Put up a thread about fringe-housing or maiking money from nothing (sorry, 'investing') and you get 100 posts.\
Put up something real - such as banks looking forward and ensuring their equity is secure - and nobody is interested.
That adds up to denial. What you get is less inclination from the media to put up such items (they don't 'sell') and therefore folk don't get the info into their crania.
Those folk then - in ingorance - vote for the politicians who call the shots.

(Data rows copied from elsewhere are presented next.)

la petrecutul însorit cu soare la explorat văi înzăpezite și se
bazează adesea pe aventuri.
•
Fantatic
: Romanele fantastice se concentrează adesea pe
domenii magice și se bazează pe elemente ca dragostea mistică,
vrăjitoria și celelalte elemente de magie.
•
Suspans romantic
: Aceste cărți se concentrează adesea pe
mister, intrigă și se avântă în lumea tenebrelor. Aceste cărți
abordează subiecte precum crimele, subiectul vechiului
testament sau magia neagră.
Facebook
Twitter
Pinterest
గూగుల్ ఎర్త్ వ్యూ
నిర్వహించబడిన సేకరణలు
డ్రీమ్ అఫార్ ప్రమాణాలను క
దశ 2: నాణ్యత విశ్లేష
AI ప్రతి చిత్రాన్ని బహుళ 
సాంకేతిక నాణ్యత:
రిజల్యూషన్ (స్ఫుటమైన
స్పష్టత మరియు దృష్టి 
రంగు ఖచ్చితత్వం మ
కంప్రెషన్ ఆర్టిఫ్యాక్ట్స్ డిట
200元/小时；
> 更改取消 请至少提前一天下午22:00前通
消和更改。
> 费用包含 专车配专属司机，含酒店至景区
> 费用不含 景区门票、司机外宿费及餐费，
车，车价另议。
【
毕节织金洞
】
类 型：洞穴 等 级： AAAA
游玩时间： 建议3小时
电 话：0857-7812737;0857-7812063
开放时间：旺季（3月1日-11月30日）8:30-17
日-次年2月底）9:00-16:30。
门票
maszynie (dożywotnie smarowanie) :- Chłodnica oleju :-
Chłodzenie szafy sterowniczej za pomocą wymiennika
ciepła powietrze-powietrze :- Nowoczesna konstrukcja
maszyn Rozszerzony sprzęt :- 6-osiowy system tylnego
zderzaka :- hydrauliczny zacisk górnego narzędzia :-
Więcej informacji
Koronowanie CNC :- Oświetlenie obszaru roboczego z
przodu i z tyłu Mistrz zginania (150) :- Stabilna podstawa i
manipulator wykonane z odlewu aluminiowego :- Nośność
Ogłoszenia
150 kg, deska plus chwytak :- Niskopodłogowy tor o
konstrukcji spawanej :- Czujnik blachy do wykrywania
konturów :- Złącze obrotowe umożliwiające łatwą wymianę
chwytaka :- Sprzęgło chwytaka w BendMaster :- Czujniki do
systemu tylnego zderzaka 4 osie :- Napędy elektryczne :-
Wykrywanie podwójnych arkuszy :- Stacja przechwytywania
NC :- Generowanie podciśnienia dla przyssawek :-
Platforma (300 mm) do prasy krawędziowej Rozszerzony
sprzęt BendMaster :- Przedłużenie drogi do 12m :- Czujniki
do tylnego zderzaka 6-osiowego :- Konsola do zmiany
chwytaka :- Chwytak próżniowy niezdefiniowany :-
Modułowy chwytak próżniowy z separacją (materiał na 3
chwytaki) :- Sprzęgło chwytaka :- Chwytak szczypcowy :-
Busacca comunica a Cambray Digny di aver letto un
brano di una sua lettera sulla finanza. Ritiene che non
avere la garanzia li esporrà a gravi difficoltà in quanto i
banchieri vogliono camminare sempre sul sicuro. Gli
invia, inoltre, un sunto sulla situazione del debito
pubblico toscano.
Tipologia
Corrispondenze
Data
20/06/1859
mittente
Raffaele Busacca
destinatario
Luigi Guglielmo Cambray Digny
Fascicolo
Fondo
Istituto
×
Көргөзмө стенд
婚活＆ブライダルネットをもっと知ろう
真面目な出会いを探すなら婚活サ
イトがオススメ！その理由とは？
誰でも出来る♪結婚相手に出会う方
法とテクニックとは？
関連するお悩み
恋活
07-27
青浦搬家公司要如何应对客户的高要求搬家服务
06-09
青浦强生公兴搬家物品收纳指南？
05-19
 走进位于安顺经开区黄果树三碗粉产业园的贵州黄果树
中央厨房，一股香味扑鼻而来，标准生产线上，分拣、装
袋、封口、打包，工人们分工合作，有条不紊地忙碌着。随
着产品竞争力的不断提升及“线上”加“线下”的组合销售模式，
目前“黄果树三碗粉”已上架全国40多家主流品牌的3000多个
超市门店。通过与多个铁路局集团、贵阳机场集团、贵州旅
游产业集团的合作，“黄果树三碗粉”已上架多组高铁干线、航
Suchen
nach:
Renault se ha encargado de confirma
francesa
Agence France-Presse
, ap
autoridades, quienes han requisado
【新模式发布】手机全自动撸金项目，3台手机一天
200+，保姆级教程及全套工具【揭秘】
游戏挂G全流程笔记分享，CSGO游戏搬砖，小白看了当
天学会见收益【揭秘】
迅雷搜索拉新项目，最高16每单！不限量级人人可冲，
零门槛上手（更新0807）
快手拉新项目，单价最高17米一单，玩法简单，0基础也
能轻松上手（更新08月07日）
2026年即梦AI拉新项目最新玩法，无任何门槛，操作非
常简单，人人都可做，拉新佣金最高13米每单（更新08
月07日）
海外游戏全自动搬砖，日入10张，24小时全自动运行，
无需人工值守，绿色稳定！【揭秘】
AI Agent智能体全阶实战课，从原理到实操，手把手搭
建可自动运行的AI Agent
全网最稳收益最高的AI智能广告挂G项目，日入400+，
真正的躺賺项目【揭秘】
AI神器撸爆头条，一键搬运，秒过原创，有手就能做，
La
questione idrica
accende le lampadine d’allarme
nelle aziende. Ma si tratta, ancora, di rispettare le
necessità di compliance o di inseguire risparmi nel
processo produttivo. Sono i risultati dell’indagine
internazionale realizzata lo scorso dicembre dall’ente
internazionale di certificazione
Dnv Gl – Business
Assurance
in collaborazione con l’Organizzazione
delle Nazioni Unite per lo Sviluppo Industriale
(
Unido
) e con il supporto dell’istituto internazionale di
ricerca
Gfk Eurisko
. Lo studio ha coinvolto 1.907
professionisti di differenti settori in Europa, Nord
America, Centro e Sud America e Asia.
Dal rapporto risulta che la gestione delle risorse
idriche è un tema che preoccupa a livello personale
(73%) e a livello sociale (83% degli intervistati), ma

So we manifest as an ignorant society.
Which means that even in a democracy, you can stuff the planet, kill off the majority of our - and other co-existing - species, in the blind pursuit of an artificial proxy.
Which of course, the banks issue.
Funny old world.

So does that mean house prices are going up or down?

1.  The article is clearly about 'greenwash' PDK.  And mostly a press release.  Readers see that.
2.  As for you rebuke about the focus 'investing' by commentators here.   Time for your own reality check.  Have you noticed the name of this site ?    

KH, the article was spurred by an ANZ press release but I reject that it's "mostly a press release." I asked all the major rural lenders what they had to say on the issues raised by ANZ, and sought and received more detail from ANZ. I also recalled that ASB had made a similar announcement several months ago, and included details of it.
I thought it'd be interesting to tie all this together as clearly banks see a need to be promoting environmentally friendly farming.

Apology to you Gareth if my comment was expressed too negatively.  I did get it was more than a press release and thought your 'green tinge' label was quite good. 

Cheers KH, no worries.

and investing is about understanding the risks as well as the rewards.
Or you get burned.

KH - re yor '2' - foolish question.
One can move on circles where one's knowledge is already shared, and all that happens is reinforce3ment within that circle. To widen the debate, one must go where the knowledge is not.
Which is why I chose - carefully - here.
Becasue the process of 'investment' - sooner rather than later, given the exponential growth expectation involved - stuffs the planet. It simply fails to value 'externalities', like resource depletion, ozone holes, CO2, population overshoot.
Trouble is, they are not externalities in the real world. I'm bringing the debate to where it matters. Time you thought before you attacked.

"The recent ANZ privately Owned Business Barometer found that 68% of farmers were looking to increase farm production to improve their financial position, and 23% were looking to invest in farm infrastructure. "

Was there a box to tick for "this is a dumb question because all businesses are ultimately looking at continually improving their financial position and improving infrastructure et al."